Le nuove “Compagnie” dello spazio
Volendo trovare un’analogia nella storia paragonabile al fiorire di collaborazioni fra il settore pubblico e quello privato nella “colonizzazione” dello spazio, si potrebbe pensare alle vecchie “Compagnie” che nel Seicento fiorirono in molti paesi europei per supportare la colonizzazione del nuovo mondo. A differenza di allora, oggi le nuove “Compagnie” sono sostanzialmente statunitensi, e nascono all’ombra di importanti accordi commerciali sponsorizzati dal governo, per aggiudicarsi i quali le grandi compagnie hi tech hanno letteralmente la fila. E anche oggi, come ieri, sono gli avventurieri i primi della lista. Il recente viaggio spaziale del patron di Amazon è solo la metafora di questa avventura in corso d’opera che sicuramente genererà nuovi clamorosi giri d’affari.

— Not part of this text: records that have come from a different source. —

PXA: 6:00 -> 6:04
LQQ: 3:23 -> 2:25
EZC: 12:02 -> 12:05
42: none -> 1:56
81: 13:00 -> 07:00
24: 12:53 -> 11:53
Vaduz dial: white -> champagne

D’altronde il mercato dei servizi spaziali è sempre più ricco, anche se pochi ci fanno davvero attenzione. Ma basta pensarci un attimo per rendersene conto. L’esempio più immediato è quello dei sistemi di localizzazione: il GPS. Ormai tutti noi siamo geolocalizzati. E la fonte di queste informazioni è proprio lo spazio, dove abitano i satelliti che rendono possibile questa specie di miracolo.

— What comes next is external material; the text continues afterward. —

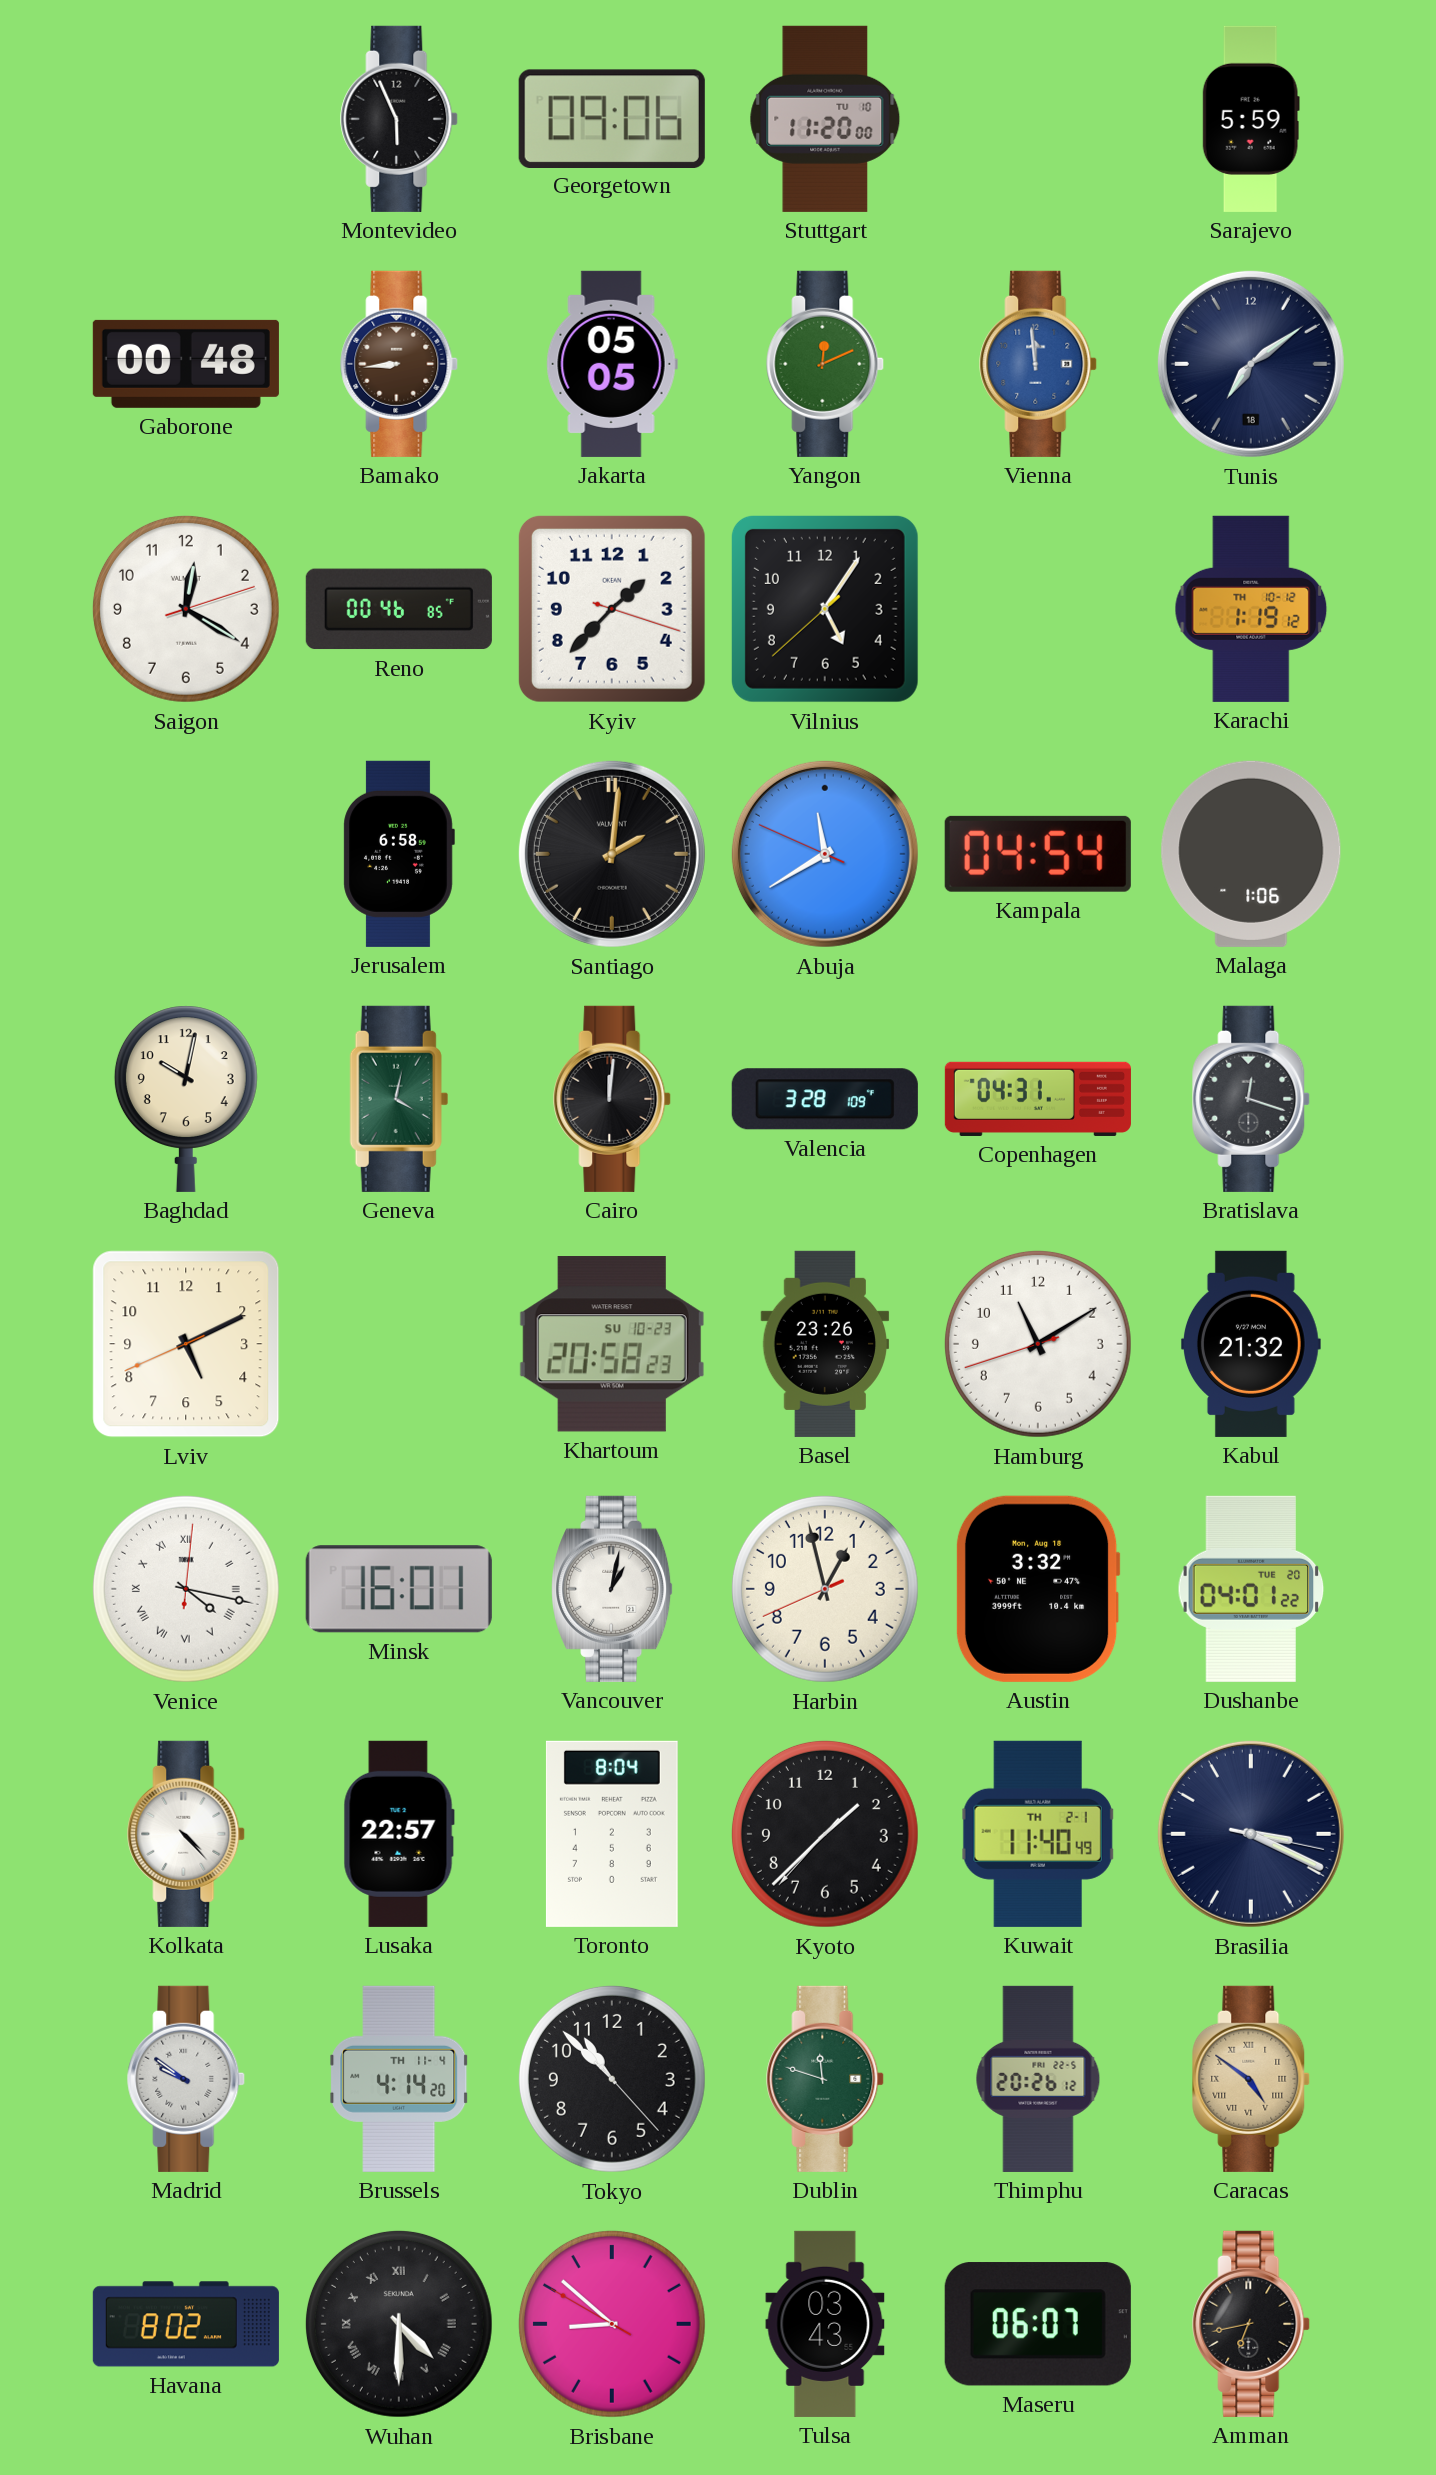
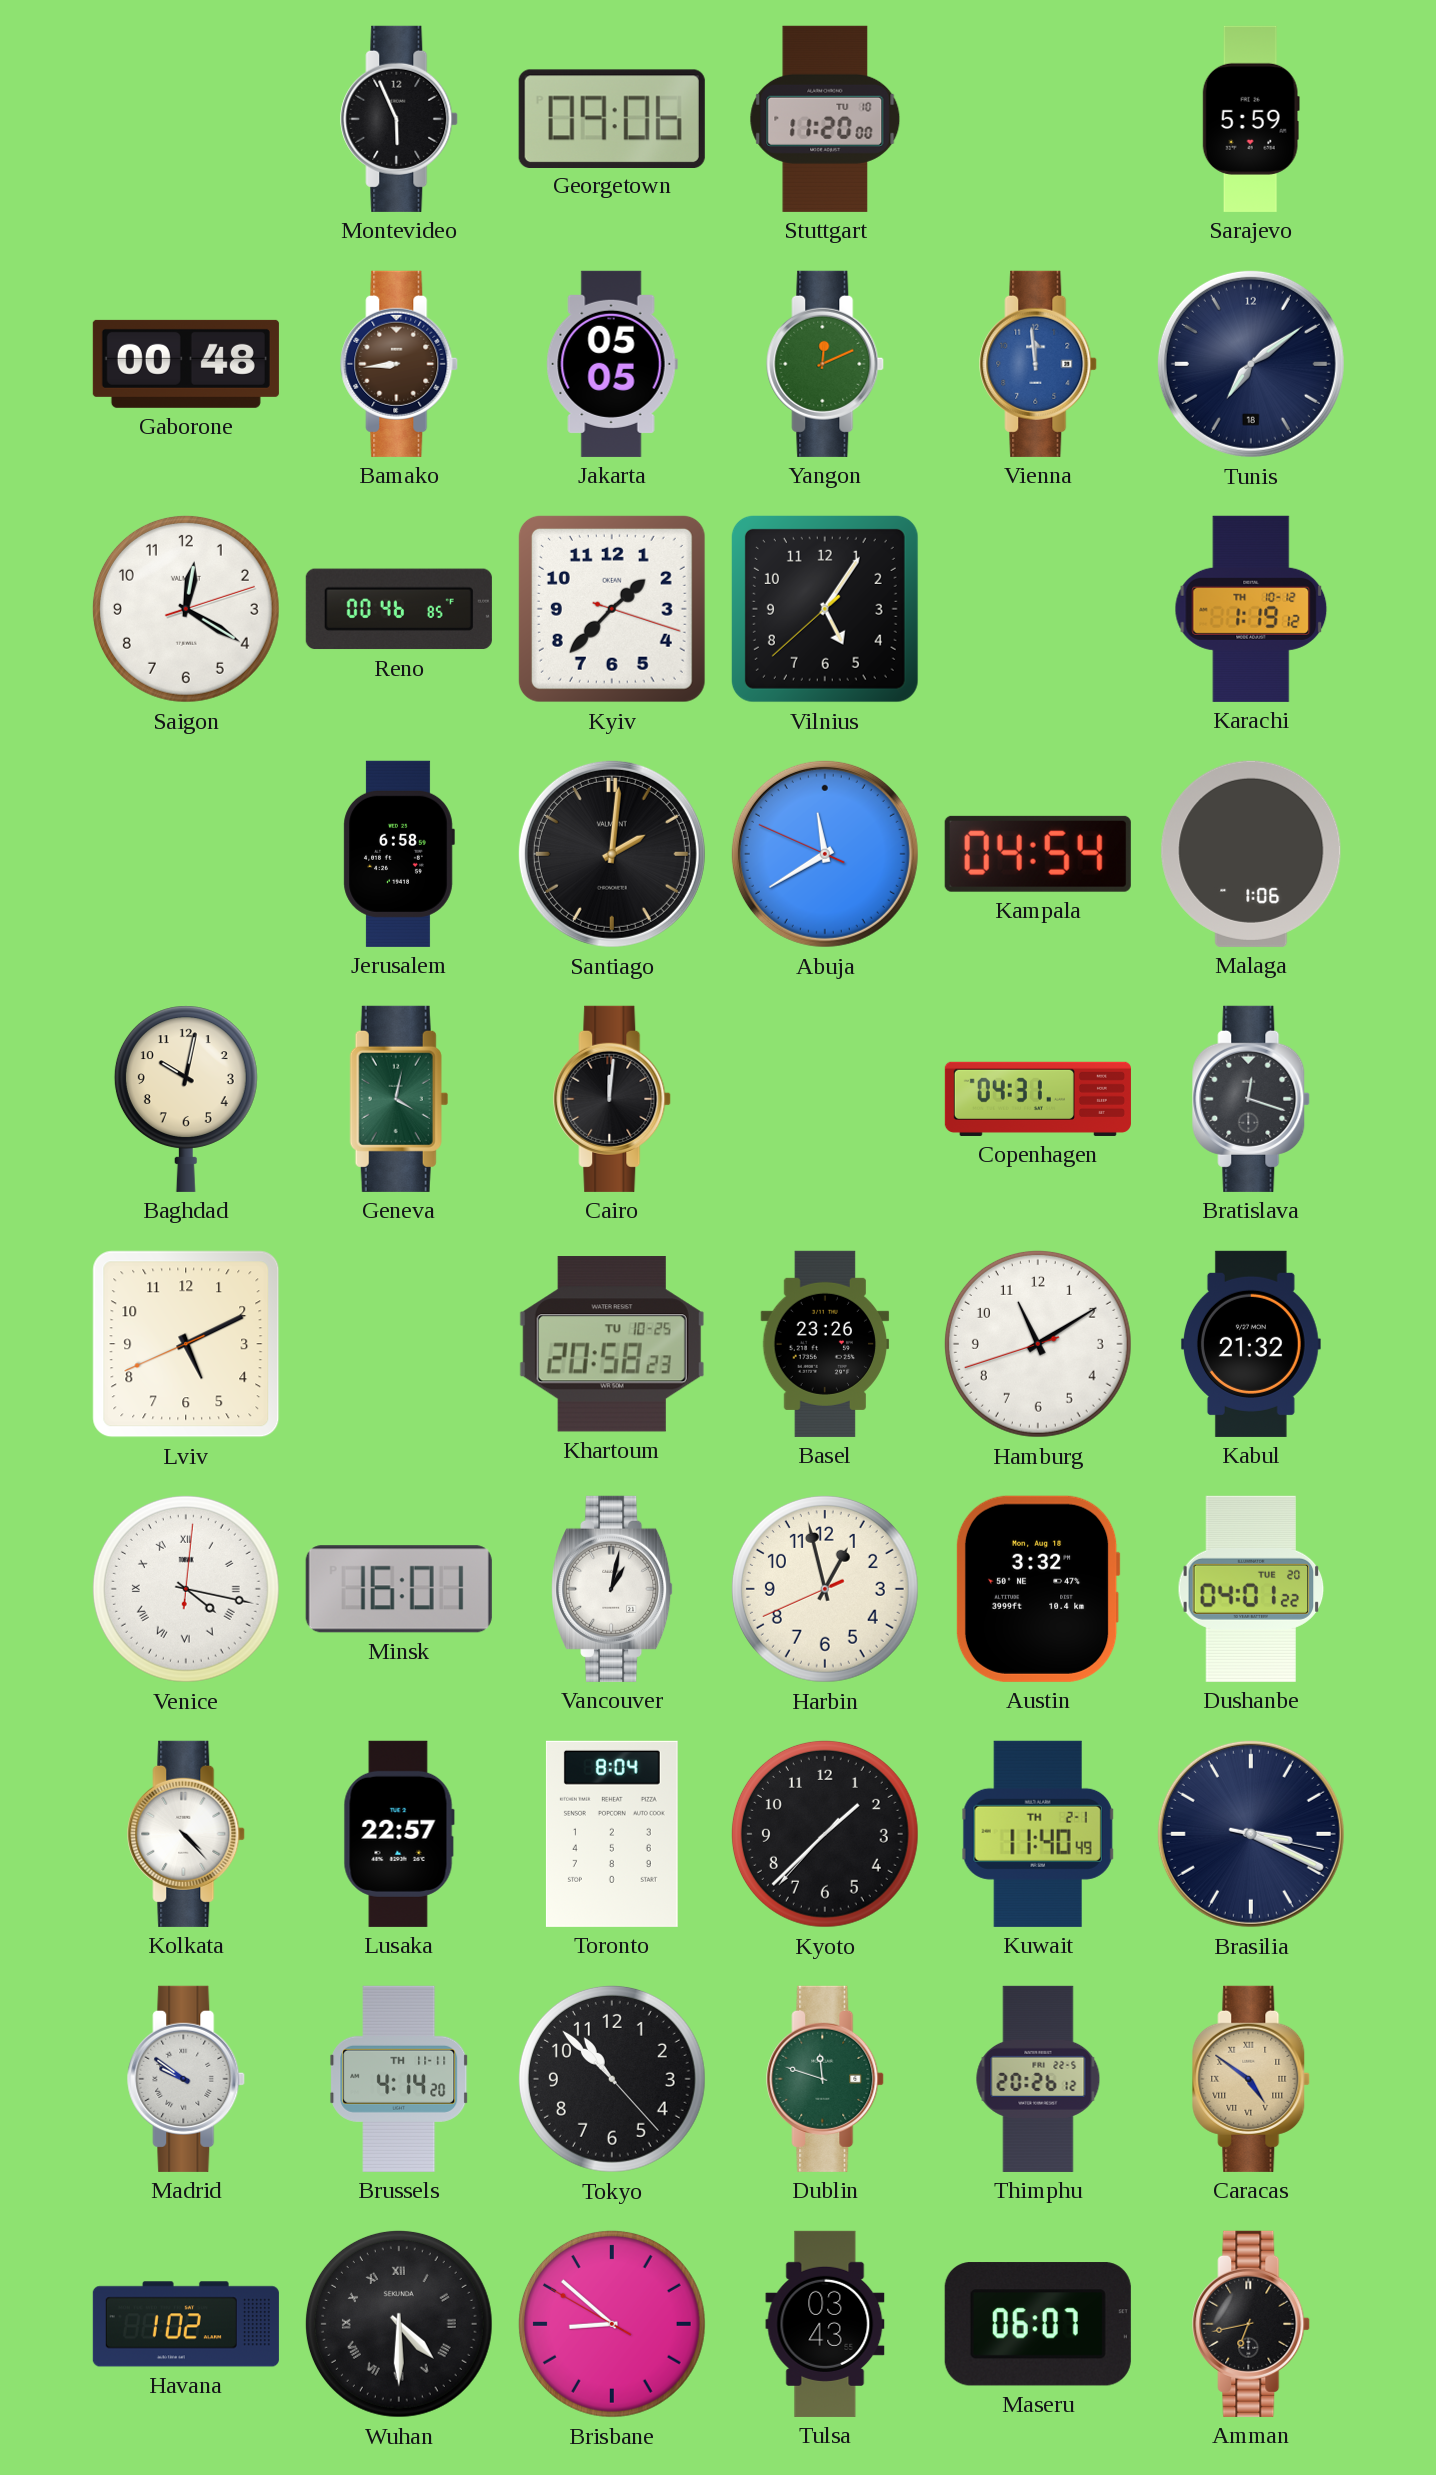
Valencia: 3:28 -> none
Khartoum date: SU 10-23 -> TU 10-25
Brussels date: TH 11-4 -> TH 11-11
Havana: 8:02 -> 1:02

Inevitabilmente queste opportunità hanno generato un mercato e una regolamentazione. E soprattutto ha generato una sostanziale egemonia degli Usa, che primeggiano nella corsa allo spazio e che oggi stanno guidando la nascita di queste nuove “compagnie” che stanno realizzando una sostanziale fusione fra spazio e digitale. Sono innanzitutto le aziende IT, infatti, a proporsi per supportare il governo nella sua corsa allo spazio. Anche qui, il caso di Amazon insegna, E così facendo si “proiettano” all’esterno. O meglio, proiettano all’esterno la cloud. Per quest’ultima, che si tratti di Terra o di spazio, è a ben vedere del tutto indifferente.
Da questa fusione emerge una “new space” economy che ancora si fatica a individuare e delineare nei suoi dettagli, ma che già ha fatto conoscere al grande pubblico alcune realtà come Space X, la società di Elon Musk che scommette sui viaggi orbitali e ha conosciuto, nel maggio del 2020, il successo nel suo primo test di volo con astronauta, oppure Blue Origin, la società di Jeff Bezos che si propone anch’essa di sviluppare sistemi di volo spaziale. Sia Musk che Bezos sono due ricchi visionari con la passione delle stelle, ma soprattutto dotati di gran fiuto per gli affari, e come i vecchi avventurieri secenteschi si sono subito lanciati nella sfida potendo anche contare su robuste sovvenzioni dal parte della Corona, ossia il governo. In ogni caso, l’integrazione dello spazio nella cloud diventa strategico al punto che queste società hanno annunciato di voler investire in costellazioni di satelliti. Ossia infrastrutture capaci di generare nuove rotte commerciali nella forma di traffico dati. Un po’ come fa Google quando stende un cavo sottomarino.
Che questa tendenza segnerà il nostro futuro c’è poco da dubitarne. Semmai rimane da capire se e in che modo la conquista dello spazio sia capace di mutare gli equilibri sulla terra. La disfida fra nazioni territoriali e nazioni digitali – le nazioni globali – si combatterà anche fuori dall’atmosfera. Ma gli effetti li vedremo sotto.